Krauthammer’s “Morality”

Comparing the capture of two Israeli soldiers by Hezbollah guerrillas to the Japanese attack on Pearl Harbor, Charles Krauthammer weighs in on the Israeli reponse:

“Disproportionate? No. When one is wantonly attacked by an aggressor, one has every right — legal and moral — to carry the fight until the aggressor is disarmed and so disabled that it cannot threaten one’s security again. That’s what it took with Japan.”

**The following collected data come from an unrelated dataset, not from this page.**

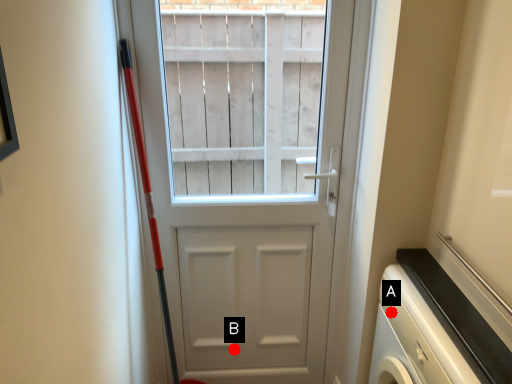 Question: Two points are circled on the image, labeled by A and B beside each circle. Which point appears farthest from the camera in this image?

Choices:
 (A) A is further
 (B) B is further

Answer: (B) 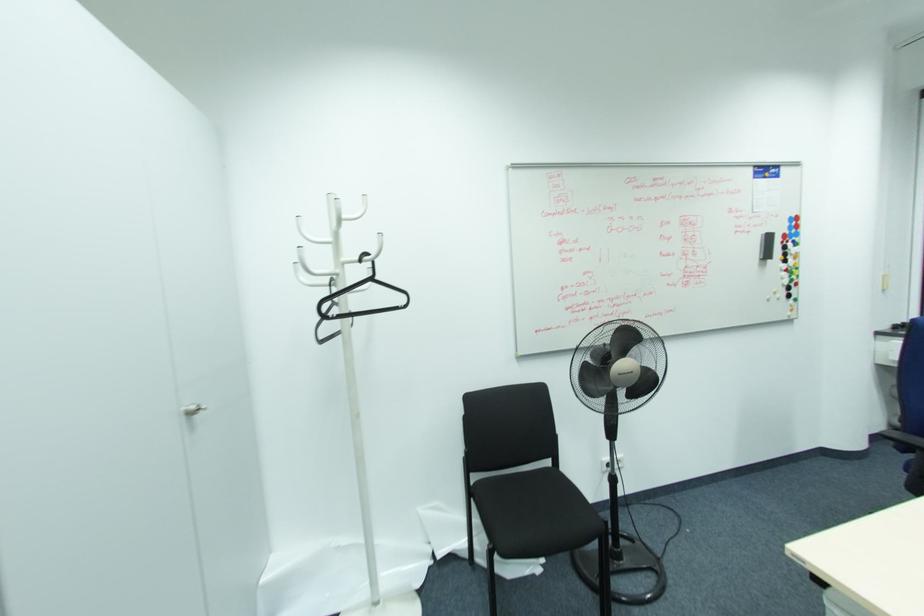 What do you see at coordinates (343, 276) in the screenshot? This screenshot has width=924, height=616. I see `the white coat rack hook` at bounding box center [343, 276]. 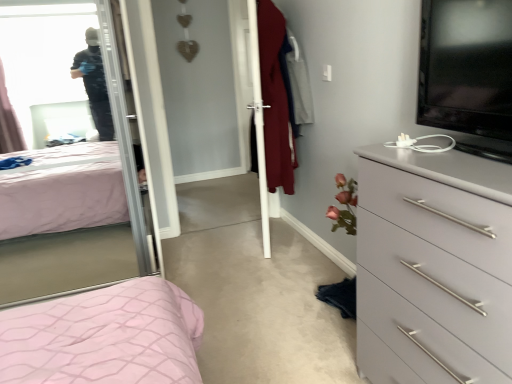 The image size is (512, 384). What are the coordinates of `free location to the right of clear glass mirror at upper left` in the screenshot? It's located at (215, 260). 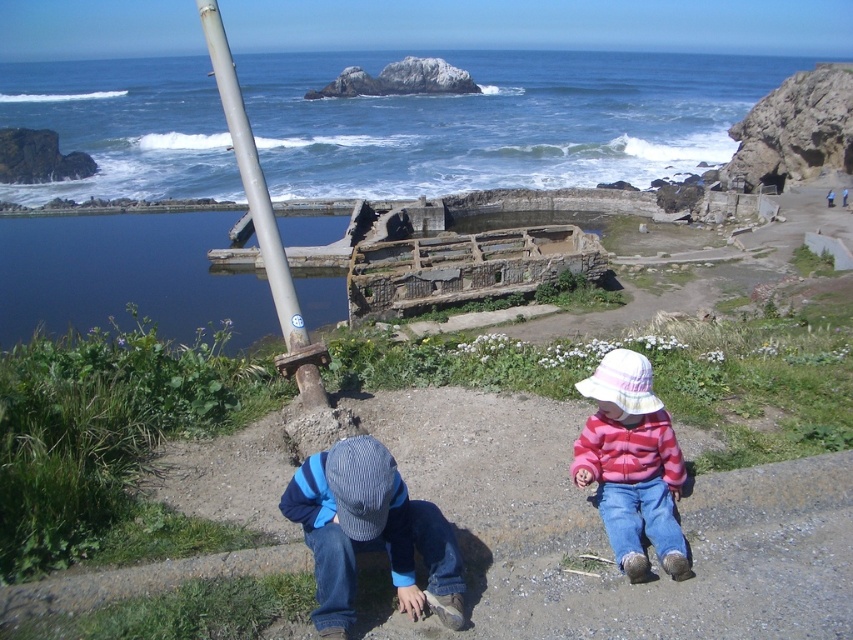 Question: Which point is closer to the camera?

Choices:
 (A) smooth dirt path at center
 (B) blue water at upper center

Answer: (A)

Question: Does smooth dirt path at center have a greater width compared to pink fleece jacket at lower right?

Choices:
 (A) yes
 (B) no

Answer: (A)

Question: Among these objects, which one is farthest from the camera?

Choices:
 (A) blue denim jeans at lower center
 (B) silver metallic pole at upper left

Answer: (B)

Question: Can you confirm if blue water at upper center is positioned above silver metallic pole at upper left?

Choices:
 (A) yes
 (B) no

Answer: (A)

Question: Among these points, which one is farthest from the camera?

Choices:
 (A) (666, 172)
 (B) (248, 141)

Answer: (A)

Question: Can you confirm if blue denim jeans at lower center is positioned to the left of silver metallic pole at upper left?

Choices:
 (A) yes
 (B) no

Answer: (B) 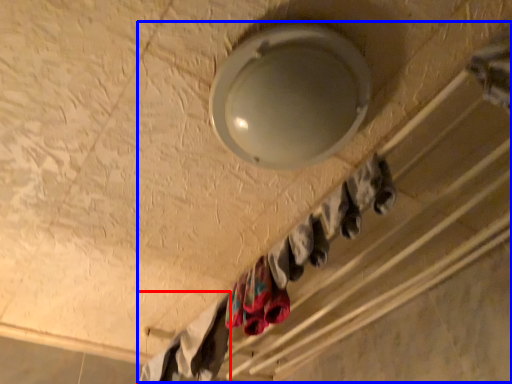 Question: Among these objects, which one is farthest to the camera, clothing (highlighted by a red box) or closet (highlighted by a blue box)?

Choices:
 (A) clothing
 (B) closet

Answer: (A) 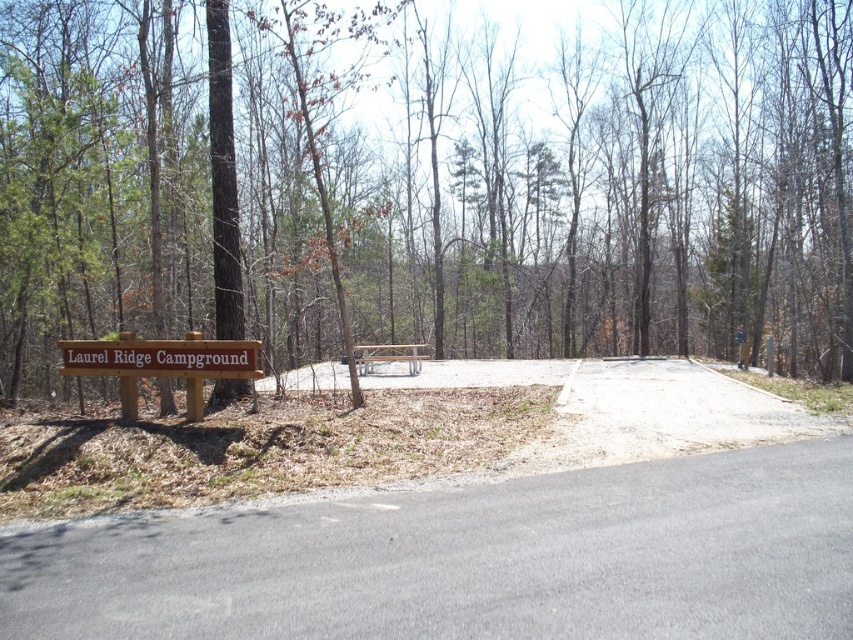 This screenshot has height=640, width=853. Find the location of `brown wood sign at left`. brown wood sign at left is located at coordinates (427, 182).

Image resolution: width=853 pixels, height=640 pixels. Identify the location of brown wood sign at left. (427, 182).

Is brown wood sign at left below brown wooden sign at lower left?

No, brown wood sign at left is not below brown wooden sign at lower left.

Can you confirm if brown wood sign at left is smaller than brown wooden sign at lower left?

No, brown wood sign at left is not smaller than brown wooden sign at lower left.

Who is more distant from viewer, (538,252) or (142,339)?

The point (538,252) is more distant.

Identify the location of brown wood sign at left. The height and width of the screenshot is (640, 853). (427, 182).

Is brown wood sign at left smaller than brown wooden sign at center?

No.

Identify the location of brown wood sign at left. This screenshot has height=640, width=853. (427, 182).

Let’s apply the principle enunciated here to everyday human relations. Say I “capture” your wallet on a crowded bus, and make for the back in an effort to evade your attention. In pursuit, you push over a few old ladies, floor a woman carrying a baby, and trample several young and rather small children. Not only that, but you start shooting — and hit five or six people without landing a bullet on me.

According to the Krauthammerian moral doctrine, you are perfectly within your rights. After all, I am “hiding among civilians,” just as Krauthammer alleges is Hezbollah’s favorite tactic. Besides which, those “civilians,” who know perfectly well that I’m a pickpocket — this bus line has been plagued with them recently — have done nothing to stop me. They let me pass, and isn’t this a form of collaboration? As the Israeli “Justice” Minister Haim Ramon, in advocating that villages under attack by the IDF should be “flattened,” put it:

“Israel had given the civilians of southern Lebanon ample time to quit the area and therefore anyone still remaining there could be considered a Hezbollah supporter. ‘All those now in south Lebanon are terrorists who are related in some way to Hezbollah,’ Mr Ramon said.”

There aren’t “innocent civilians” in the back of the bus, and anyone who gets in your way is fair game. You finally get to the back row, and find I’ve locked myself in the bathroom. You’re out of ammunition, but luckily you remembered to take your switchblade: this is used to persuade the bus driver to hand over the key. You, of course, have a perfect right to hold all the passengers on that bus hostage: after all, you must “carry the fight until the aggressor is disarmed and so disabled that it cannot threaten one’s security again.”

According to the logic of Krauthammer’s moral creed, you have the right to blow up the bus and everyone in it provided the threat to your security, i.e. the pickpocket, is eliminated, which is precisely what Israel is doing to Lebanon.

Disproportionate?

If individuals engaged in the behavior exhibited by Israel in Lebanon, they would be prosecuted and imprisoned in order to protect the public. No doubt Krauthammer believes Israel’s status as a state grants it transcendence over a legal and moral code meant for mere mortals. But of course a state can be guilty of war crimes, which Israel is surely committing as I write. (Or is Krauthammer now joining the “revisionists” in repudiating the war crimes trials at Nuremberg?)